== Problem details ==
A single number is required: the count of lines in the entries below that include the word "kilovatios".

== Supplied records ==
···

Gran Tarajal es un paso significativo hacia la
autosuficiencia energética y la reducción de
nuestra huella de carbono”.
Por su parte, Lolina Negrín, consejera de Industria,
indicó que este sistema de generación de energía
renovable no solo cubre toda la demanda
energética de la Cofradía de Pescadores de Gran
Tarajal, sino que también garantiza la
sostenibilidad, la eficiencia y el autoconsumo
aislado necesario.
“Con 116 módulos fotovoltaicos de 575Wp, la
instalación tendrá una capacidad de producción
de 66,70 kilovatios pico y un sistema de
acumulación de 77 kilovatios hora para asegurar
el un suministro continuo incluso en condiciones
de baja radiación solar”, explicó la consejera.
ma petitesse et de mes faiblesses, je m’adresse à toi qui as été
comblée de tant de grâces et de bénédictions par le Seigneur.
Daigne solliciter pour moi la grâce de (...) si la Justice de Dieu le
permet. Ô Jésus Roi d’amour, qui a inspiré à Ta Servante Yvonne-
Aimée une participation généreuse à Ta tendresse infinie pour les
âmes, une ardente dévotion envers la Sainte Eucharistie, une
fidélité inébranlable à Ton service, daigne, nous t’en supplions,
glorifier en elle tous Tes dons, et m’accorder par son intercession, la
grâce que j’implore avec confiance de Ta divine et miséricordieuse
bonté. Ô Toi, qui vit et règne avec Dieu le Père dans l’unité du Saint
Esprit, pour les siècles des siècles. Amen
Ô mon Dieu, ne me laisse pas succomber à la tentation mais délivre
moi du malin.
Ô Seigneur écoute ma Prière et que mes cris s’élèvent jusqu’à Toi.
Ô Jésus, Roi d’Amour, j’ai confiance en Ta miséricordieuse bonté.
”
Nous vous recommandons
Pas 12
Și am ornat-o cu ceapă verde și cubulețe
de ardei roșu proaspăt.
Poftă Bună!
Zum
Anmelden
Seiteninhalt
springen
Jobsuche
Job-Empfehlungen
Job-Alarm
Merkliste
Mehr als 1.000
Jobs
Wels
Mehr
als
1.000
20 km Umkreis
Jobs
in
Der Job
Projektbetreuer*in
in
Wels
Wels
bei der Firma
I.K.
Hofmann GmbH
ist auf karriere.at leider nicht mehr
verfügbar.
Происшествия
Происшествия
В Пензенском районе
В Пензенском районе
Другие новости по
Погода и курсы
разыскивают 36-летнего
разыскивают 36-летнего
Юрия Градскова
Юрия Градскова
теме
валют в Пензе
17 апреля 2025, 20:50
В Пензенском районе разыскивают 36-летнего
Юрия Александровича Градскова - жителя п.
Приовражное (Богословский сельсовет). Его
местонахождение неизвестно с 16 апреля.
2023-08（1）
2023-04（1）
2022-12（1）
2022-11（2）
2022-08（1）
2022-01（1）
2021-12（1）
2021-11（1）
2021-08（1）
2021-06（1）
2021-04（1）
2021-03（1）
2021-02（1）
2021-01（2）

···

== Exercise solution ==
2